- [TASK GOAL]
Print the data below exactly, but only the lines from the one containing "Identify the click" down to the one containing "プライバシーポリシー (699, 2225)", inclusive.
___ RECORDS SUPPLIED
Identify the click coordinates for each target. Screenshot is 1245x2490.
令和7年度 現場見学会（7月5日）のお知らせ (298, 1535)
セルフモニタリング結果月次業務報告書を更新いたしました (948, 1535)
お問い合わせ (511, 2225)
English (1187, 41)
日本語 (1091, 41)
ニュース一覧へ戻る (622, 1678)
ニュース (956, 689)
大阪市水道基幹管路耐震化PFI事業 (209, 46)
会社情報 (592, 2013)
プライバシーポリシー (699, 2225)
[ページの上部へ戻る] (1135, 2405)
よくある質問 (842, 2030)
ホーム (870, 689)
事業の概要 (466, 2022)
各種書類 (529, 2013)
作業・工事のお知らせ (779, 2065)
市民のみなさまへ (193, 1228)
______
___ RECORDS SUPPLIED
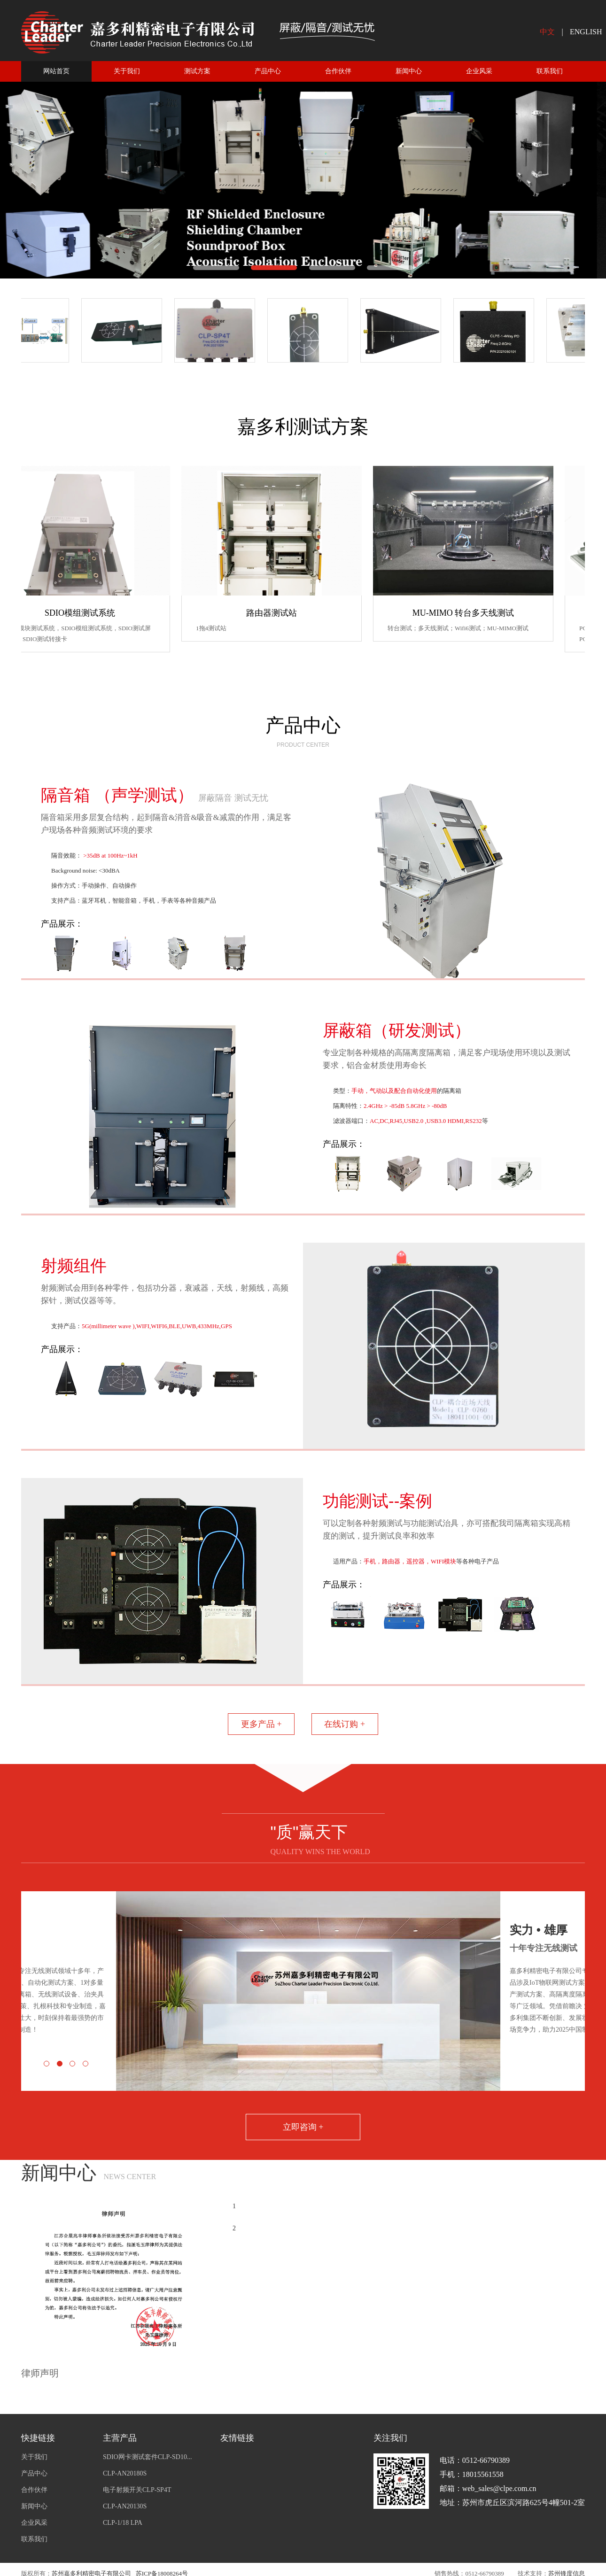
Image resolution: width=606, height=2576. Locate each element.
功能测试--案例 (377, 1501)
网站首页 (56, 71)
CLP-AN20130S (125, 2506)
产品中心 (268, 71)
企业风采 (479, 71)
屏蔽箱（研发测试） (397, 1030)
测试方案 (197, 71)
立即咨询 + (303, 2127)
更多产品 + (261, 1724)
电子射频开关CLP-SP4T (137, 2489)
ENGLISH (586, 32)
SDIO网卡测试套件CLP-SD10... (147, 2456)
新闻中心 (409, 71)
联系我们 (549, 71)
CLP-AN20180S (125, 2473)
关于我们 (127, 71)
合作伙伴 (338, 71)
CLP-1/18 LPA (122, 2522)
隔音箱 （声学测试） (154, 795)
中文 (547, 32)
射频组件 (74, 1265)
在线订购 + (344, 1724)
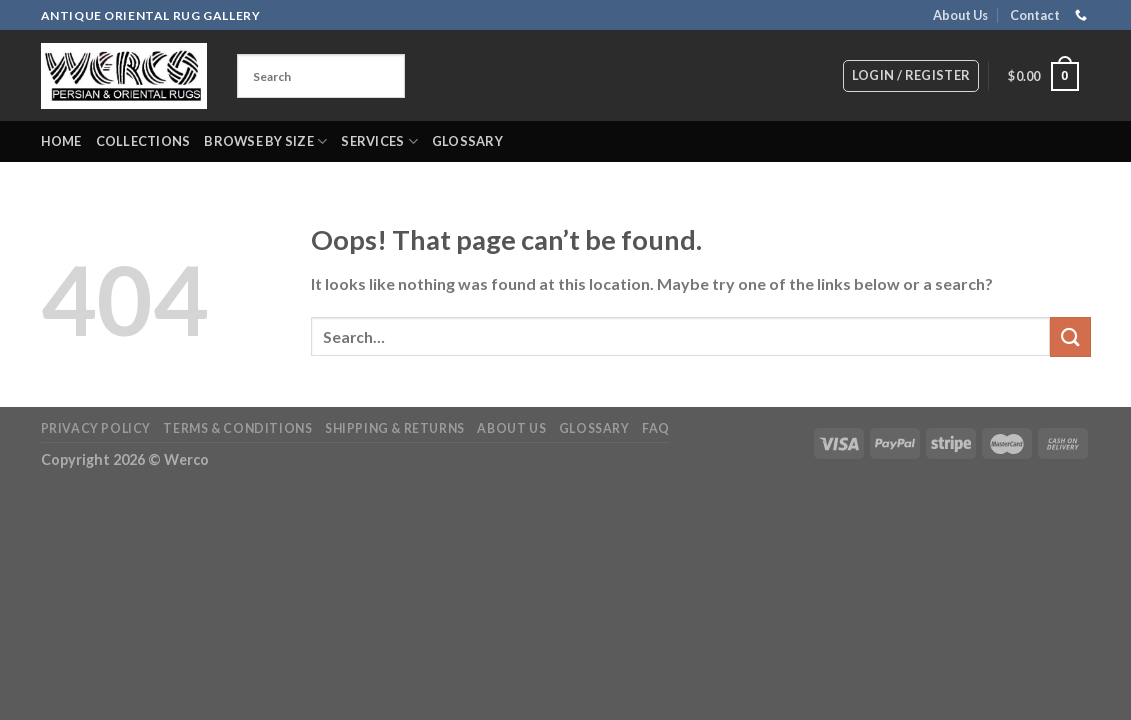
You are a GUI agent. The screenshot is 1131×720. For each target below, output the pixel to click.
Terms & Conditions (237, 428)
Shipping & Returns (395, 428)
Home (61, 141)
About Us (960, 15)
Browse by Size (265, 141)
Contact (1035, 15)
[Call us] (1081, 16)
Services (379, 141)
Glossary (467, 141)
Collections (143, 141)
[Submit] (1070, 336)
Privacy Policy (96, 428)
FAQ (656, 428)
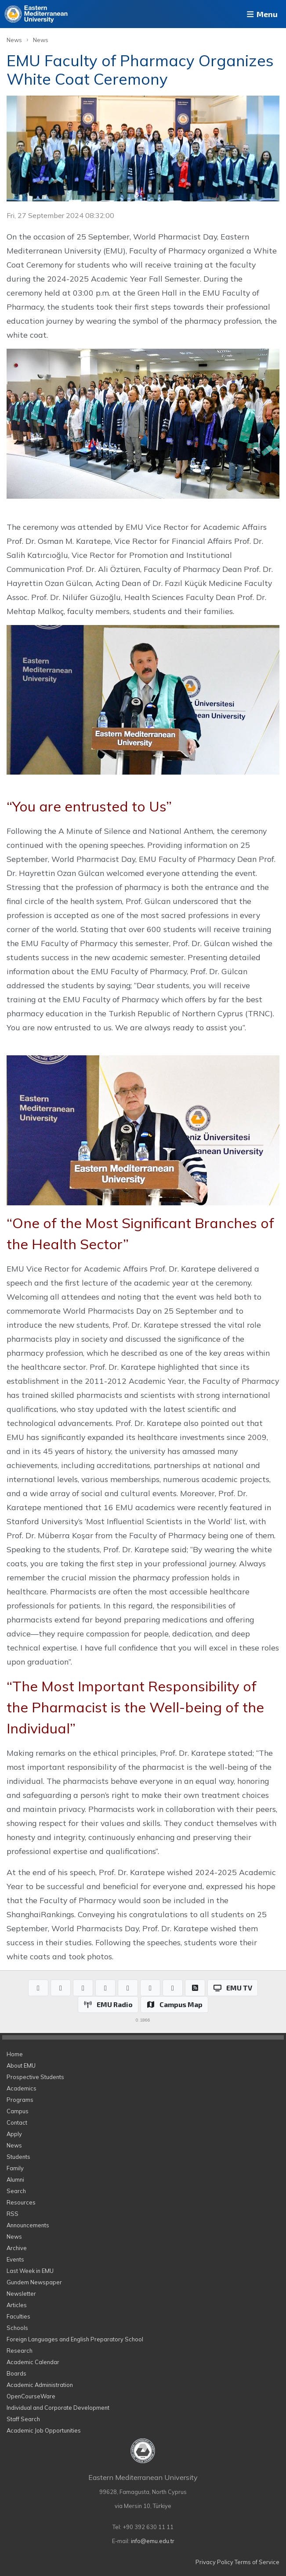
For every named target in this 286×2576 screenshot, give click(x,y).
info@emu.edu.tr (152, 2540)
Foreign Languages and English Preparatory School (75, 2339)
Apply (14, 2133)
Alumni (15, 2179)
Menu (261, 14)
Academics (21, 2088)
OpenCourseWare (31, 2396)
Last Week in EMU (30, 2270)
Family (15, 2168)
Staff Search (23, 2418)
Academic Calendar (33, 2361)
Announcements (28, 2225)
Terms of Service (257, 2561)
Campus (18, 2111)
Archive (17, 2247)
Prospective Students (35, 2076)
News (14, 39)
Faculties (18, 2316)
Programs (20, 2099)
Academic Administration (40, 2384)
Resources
______
- [REPLY]
Identify the click coordinates for each target. Screenshot is 1245x2490.
令和7年度 現場見学会（7月5日）のお知らせ (298, 1535)
セルフモニタリング結果月次業務報告書を更新いたしました (948, 1535)
お問い合わせ (511, 2225)
English (1187, 41)
日本語 (1091, 41)
ニュース一覧へ戻る (622, 1678)
ニュース (956, 689)
大阪市水道基幹管路耐震化PFI事業 (209, 46)
会社情報 (592, 2013)
プライバシーポリシー (699, 2225)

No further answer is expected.